The estate consisted of the house, a principal residence worth $1,000,000, and about $100,000 in various miscellaneous assets, stocks, bonds, gics and bank accounts.
The lawyer indicated that since Mary’s impending demise was close at hand, that she transfer the property from her own name to “Mary Jones and Joan Jones as Joint Tenants”. That would avoid “probate fees” of approximately $15,000. That seemed reasonable to everyone and so the transfer was registered on title.
Three months went by, Mary passed away with her estate set up in this fashion.
Appointment of the Real Estate Agent
After the funeral, Marie, Cathy and Joan met with Bill, the real estate agent. They wanted his advice with respect to sale. Should they fix up the property a bit, or sell it as is? They wanted to be sensitive in terms of closing date, since Joan lived there and was soon to write her final exams.
There was a general consensus and Bill was told to prepare the necessary “paperwork”.
Who’s the Client?
We have three choices here:
- Estate of Mary,
- Marie, Cathy and Joan.
Correct Technical Answer
The actual correct technical answer is The “Estate of Mary”. Bill would deal solely and only with Joan in terms of taking instructions and executing documents.
Broader Equitable Response
Beyond the simple direct relationship with Joan and the Estate, Bill really has very much the same relationship with Marie and Cathy. In the meeting, he received the approval and “blessing” from all three sisters.
So, what was Bill’s relationship with Marie and Cathy:
- Strangers, no relationship at all,
- Consumers (public) services under the Real Estate and Business Brokers Act,
- Customer Services under the Real Estate and Business Brokers Act, or
- Client Services under the Real Estate and Business Brokers Act.
As you know, Client Services would be “agency”. That’s the Listing Agreement. It was just signed by Joan alone. That means that we do know that Joan and the Estate are clients.
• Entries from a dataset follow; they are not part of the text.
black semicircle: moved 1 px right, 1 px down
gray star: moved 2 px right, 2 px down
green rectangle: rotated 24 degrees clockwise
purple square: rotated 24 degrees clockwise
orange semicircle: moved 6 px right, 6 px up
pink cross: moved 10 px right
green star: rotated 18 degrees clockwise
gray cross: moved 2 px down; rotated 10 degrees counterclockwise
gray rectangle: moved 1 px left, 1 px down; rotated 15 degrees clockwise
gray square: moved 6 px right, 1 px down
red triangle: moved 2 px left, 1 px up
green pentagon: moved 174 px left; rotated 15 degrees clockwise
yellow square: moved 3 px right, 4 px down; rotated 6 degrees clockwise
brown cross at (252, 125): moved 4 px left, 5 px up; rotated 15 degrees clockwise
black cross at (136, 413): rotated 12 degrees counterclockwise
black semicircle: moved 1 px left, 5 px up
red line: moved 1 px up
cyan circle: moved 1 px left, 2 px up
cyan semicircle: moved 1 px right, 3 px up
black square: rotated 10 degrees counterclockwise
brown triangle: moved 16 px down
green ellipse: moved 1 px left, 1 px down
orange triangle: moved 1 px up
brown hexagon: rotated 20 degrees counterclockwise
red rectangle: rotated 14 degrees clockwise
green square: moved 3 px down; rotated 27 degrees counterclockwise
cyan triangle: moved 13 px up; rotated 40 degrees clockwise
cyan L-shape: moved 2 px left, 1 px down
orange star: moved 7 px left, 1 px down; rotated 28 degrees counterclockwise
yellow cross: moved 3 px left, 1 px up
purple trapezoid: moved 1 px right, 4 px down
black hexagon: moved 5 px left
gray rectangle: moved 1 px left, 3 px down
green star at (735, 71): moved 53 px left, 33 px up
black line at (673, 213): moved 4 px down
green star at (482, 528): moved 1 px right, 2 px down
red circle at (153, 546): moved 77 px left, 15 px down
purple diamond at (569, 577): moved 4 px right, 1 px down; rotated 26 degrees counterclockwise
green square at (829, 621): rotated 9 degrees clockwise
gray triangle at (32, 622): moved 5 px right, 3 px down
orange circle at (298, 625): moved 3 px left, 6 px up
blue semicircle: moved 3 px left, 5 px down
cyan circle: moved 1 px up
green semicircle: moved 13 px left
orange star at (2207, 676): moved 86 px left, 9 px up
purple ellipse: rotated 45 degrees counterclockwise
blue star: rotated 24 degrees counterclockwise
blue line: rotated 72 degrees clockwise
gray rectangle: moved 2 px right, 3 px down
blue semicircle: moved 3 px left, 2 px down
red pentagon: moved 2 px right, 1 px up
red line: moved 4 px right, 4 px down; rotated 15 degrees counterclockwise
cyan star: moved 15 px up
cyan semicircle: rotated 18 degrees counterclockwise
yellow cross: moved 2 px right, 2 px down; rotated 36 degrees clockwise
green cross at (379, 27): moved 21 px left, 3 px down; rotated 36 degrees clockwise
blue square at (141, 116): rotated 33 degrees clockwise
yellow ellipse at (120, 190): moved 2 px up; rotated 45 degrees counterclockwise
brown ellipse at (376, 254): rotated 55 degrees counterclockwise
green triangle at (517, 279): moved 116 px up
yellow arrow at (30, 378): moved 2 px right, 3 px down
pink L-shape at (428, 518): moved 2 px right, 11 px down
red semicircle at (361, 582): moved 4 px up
Marie and Cathy signed nothing at all.
But, they did receive suggestions, guidance and “advice” from Bill. The moment that Bill offered ADVICE, he crossed the independence threshold and made them clients. He was their agent too. This is “implied agency! Although no one spoke about it, mentioned it, or thought about it, for that matter, this was an implied agency appointment.
Answer to the Legal Question:
The correct technical answer will be the appropriate operating theory. There is nothing to prove otherwise, we have to go with answer #1.
Until, of course, the matter were to proceed to Court and the Court were to rule in favour of the “broader equitable response” as being the correct legal answer, then the correct answer would be #2.
Confronted with this same situation, Bill can keep everyone in the loop by sending original documents to Joan, after all, she’s the one who has signing authority as far as third parties are concerned, and sending copies to Marie and Cathy. Then, everyone has the same information as everyone else at the same time.
Joan is a Client duly appointed by written contract, and Marie and Cathy are also clients by an implied agency appointment.
Naturally, that’s if everyone gets along. If they are all fighting, that’s another story.